Error Correction using Pilon

Another popular error correction tool is Pilon. As medaka, Pilon can be run after Racon to further improve assembly quality by correcting Insertion/Deletion (Indel) errors as well as Single Nucleotide Polymorphisms (SNPs).

To correct errors Pilon uses two common bioinformatic packages/tools:

BWA (short for Burrows-Wheeler Aligner) for read mapping
Samtools, for mapping file convertion and sorting

The Pilon workflow consists of 4 steps

Map your reads (PacBio or Oxford Nanopore) back to your (consensus) assembly using BWA. This will create a mapping file in SAM format
Convert your SAM file to the binary BAM format using samtools
Sort and index the BAM file for faster access using samtools
Run Pilon using the genome assembly and the sorted and indexed bam file

First, change into the pilon directory in your error_correction_practical folder. For convenience the miniasm assembly as well as the guppy-basecalled reads are already in that directory.

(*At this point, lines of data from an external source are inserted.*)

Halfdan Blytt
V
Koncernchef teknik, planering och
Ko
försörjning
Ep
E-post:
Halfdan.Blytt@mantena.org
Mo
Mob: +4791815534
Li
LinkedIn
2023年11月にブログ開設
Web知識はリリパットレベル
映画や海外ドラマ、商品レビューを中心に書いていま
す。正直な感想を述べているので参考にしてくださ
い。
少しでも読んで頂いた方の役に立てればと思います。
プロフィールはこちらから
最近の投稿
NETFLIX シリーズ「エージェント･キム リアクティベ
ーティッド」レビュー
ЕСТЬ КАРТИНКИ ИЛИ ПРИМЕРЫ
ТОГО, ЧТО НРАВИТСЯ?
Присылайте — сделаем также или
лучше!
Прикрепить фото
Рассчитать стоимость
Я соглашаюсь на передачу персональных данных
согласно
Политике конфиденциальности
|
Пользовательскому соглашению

To map your reads to the assembly using BWA you will first have to index the assembly file (for faster access for BWA) and then run bwa mem for read mapping

# index the genome
Bwa index miniasm.racon_consensus.fasta

# map reads
bwa mem –t 2 miniasm.racon_consensus.fasta –x ont2d \
all_guppy.fastq > bwa_mapping.sam

The above statement will run bwa-mem with 2 processors (-t 2) using oxford nanopore reads (-x ont2d) and redirect the output into the output file bwa_mapping.sam

Don’t pay attention to the “ont2D”. Although we specific 2D reads as input bwa-mem also runs on 1D reads. For PacBio reads use the –x pacbio option

After mapping the reads we have to do some true bioinformatics: file conversion! First, convert the sam file to bam using “samtools view” (-bS means the input is sam and output is bam), then sort it with “samtools sort” and finally index the bam file using “samtools index”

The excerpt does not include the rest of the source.